Because I didn’t want to make a mistake again, though, I did due-diligence. I bought six paint samples — all of them at least two shades lighter than what was already on the walls — and put them in various places throughout the room. For a week it looked like a super lame paint ball fight had taken place in our living room. But at the end of the trial, Simply White was indeed victorious.
[Left: BM Crisp Khaki; right: BM Simply White]
Now, lest you think I’m a total goon, let me say this: There were/are issues that obscured the fact that the paint was all wrong, which is why (I’d like to think) it took me so long to start formulating the fairly straightforward plan of fixing it.
The first issue is laziness. We already painted the room once. Re-painting = super sucky times.
Another issue is related to light. There is no direct sunlight to this room. NONE. ZIP. NADA. It’s weird too, since there are four windows. Two face the front porch. The other two face the side porch — which was closed in by previous owners and turned into the sunroom. So now those windows overlook the sunroom. (Yeah, old houses have their quirks…)
A third issue I’ll mention, even though it doesn’t directly relate to paint or painting: layout. You enter into the room directly from the front porch — so you have to walk through the center of the room to access the rest of the house. This means placing floating chairs before the couch, for instance, is a no-go. Basically, the furniture needs to at least sort of hug the edges of the room. I don’t love this fact. And, in the end, it distractedly me a bit from the need to repaint.
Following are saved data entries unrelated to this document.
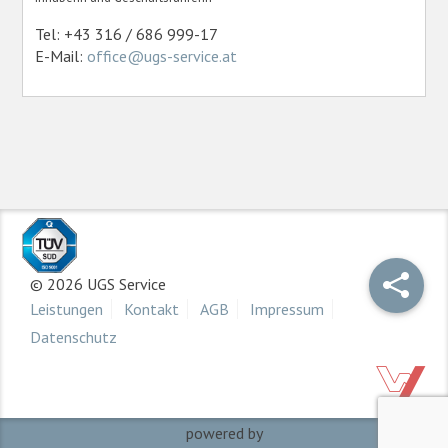
Tel: +43 316 / 686 999-17
E-Mail:
office@ugs-service.at
© 2026 UGS Service
Leistungen
Kontakt
AGB
Impressum
Datenschutz
powered by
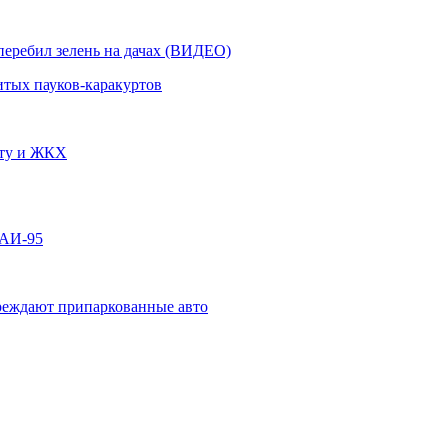
перебил зелень на дачах (ВИДЕО)
итых пауков-каракуртов
чту и ЖКХ
 АИ-95
овреждают припаркованные авто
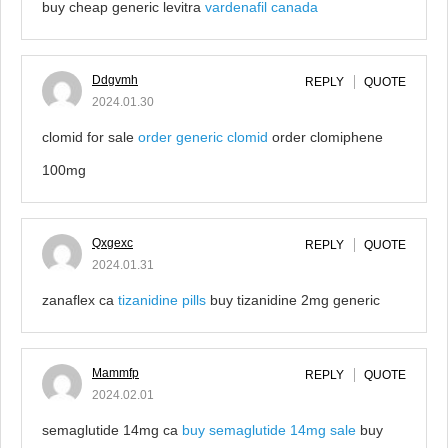
buy cheap generic levitra
vardenafil canada
Ddgvmh
REPLY
QUOTE
2024.01.30
clomid for sale
order generic clomid
order clomiphene
100mg
Qxgexc
REPLY
QUOTE
2024.01.31
zanaflex ca
tizanidine pills
buy tizanidine 2mg generic
Mammfp
REPLY
QUOTE
2024.02.01
semaglutide 14mg ca
buy semaglutide 14mg sale
buy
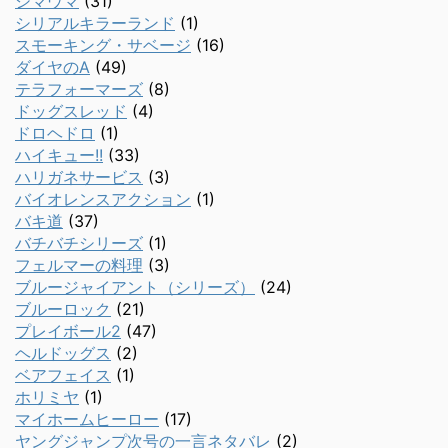
シマウマ
(31)
シリアルキラーランド
(1)
スモーキング・サベージ
(16)
ダイヤのA
(49)
テラフォーマーズ
(8)
ドッグスレッド
(4)
ドロヘドロ
(1)
ハイキュー!!
(33)
ハリガネサービス
(3)
バイオレンスアクション
(1)
バキ道
(37)
バチバチシリーズ
(1)
フェルマーの料理
(3)
ブルージャイアント（シリーズ）
(24)
ブルーロック
(21)
プレイボール2
(47)
ヘルドッグス
(2)
ベアフェイス
(1)
ホリミヤ
(1)
マイホームヒーロー
(17)
ヤングジャンプ次号の一言ネタバレ
(2)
(Don’t you just love that Tilly obliges me by
posing snoozing on demand?)
A few slight furniture adjustments have helped considerably (as did the procurement of one ENORMOUS plant, visible in the corner of some of the photos — Big Boy is looking good!).
These pics also show that I finally — finally! — got around to putting some art on the walls. The space above the couch has been a total headache. It’s yuge, you guys.
In our typical fashion, it’s a bit of a high/low thing we’ve got going on here: The basket over the couch is thrifted. The small painting beside it is by French-Armenian artist Jean Jansem. It was a wedding gift from Manny’s grandmother. The painting in the guilt frame beneath is by 19th century French-British artist Alfred Montague. We bought it at auction here in Savannah recently for less than a tenth of its fair market price, if my research serves us correctly. (That, my friends, is why it pays to shop at Savannah auctions!)
The painting over the mantle, visible in the ‘after’ collage above, is by a mid-twentieth century Yugoslavian artist named Mirko Počuča. It too was a wedding gift (from my family). The portrait above the little desk is a copy of a work by Amedeo Modigliani I got at a flea market in Florida for five bucks.
There is still work to be done here, of course. My goal is to have a room that looks like it was designed by Estrid Ericson and Josef Frank. (Yeah, I set modest goals…) That means more textiles, by golly! We are also down a coffee table at the moment, which leaves the center of the room especially bare. And I’m planning to paint the inside of the front door a nice glossy navy or cobalt shade.
All that aside, we’re enjoying no longer feeling like we’re in an early twentieth century cave. Benjamin Moore Simply White for the win!